The package was designed to be used with the supporting torchflows, NFMC, and potentials packages. To test custom flow architectures, flow-based MCMC algorithms, or add new target distributions, please implement them using the framework provided in these packages.

Citation

If you use this code in your work, we kindly ask that you cite the accompanying paper:

Nabergoj and Štrumbelj: Empirical evaluation of normalizing flows in Markov Chain Monte Carlo, 2024. arxiv:2412.17136.

BibTex entry:

@misc{nabergoj_nf_mcmc_evaluation_2024,
  author = {Nabergoj, David and \v{S}trumbelj, Erik},
  title = {Empirical evaluation of normalizing flows in {Markov} {Chain} {Monte} {Carlo}},
  publisher = {arXiv},
  month = dec,
  year = {2024},
  note = {arxiv:2412.17136}
}

Setup

We provide instructions on how to configure the repository for running the benchmark tests locally or on a cluster.

Local setup

This package was tested with Python version 3.10. We expect Python versions 3.7+ to also work, potentially with minor adjustments to dependency versions.

Clone the following supporting packages:

git clone [email protected]:davidnabergoj/torchflows.git
git clone [email protected]:davidnabergoj/potentials.git
git clone [email protected]:davidnabergoj/nfmc.git
git clone [email protected]:davidnabergoj/nfmc-nf-comparison.git

Install the required Python packages:

pip install -r requirements.txt

SLURM setup

If running the benchmark tests on SLURM, follow the local setup by cloning the packages on the cluster. Depending on the cluster, you may wish to create a Singularity environment with required packages. We provide the environment.def file to build the Singularity environment.

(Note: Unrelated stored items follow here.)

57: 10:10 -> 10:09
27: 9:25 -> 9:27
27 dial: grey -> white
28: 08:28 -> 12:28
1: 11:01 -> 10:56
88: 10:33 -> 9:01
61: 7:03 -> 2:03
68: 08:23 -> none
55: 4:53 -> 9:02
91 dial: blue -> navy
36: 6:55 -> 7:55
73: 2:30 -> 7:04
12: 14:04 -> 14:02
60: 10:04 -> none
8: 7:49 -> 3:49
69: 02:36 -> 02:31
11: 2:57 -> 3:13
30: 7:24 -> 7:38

Modify the following variables:

  • ROOT_DIR in slurm/constants.py
  • DEFAULT_PYTHON_EXECUTABLE in slurm/constants.py
  • DEFAULT_PYTHONPATH in slurm/constants.py
  • DEFAULT_PARTITION in slurm/constants.py

Reproducibility

To reproduce paper results, use the following package commits:

  • torchflows: ed213bd
  • potentials: 2ecfe2f
  • nfmc: 75ef6ce

Running benchmark tests

To run benchmark tests locally, import the benchmark class from benchmarking/gaussian.py, benchmarking/multimodal.py, or benchmarking/non_gaussian.py:

from benchmarking.gaussian import StandardGaussianBenchmark
import pathlib

strategies = [
    ('jump_hmc', 'realnvp'),
    ('neutra_hmc', 'realnvp'),
    ('imh', 'realnvp'),
    'hmc',
]

StandardGaussianBenchmark(
    strategies=strategies,
    output_dir=pathlib.Path("output/standard_gaussian")
).run()

To run tests on the cluster, run the submit.py scripts in subdirectories of slurm/experiments.

Compiling and analyzing cluster outputs

We suggest compiling cluster results with the script slurm/experiments/merge_data.py and analyzing the resulting JSON file.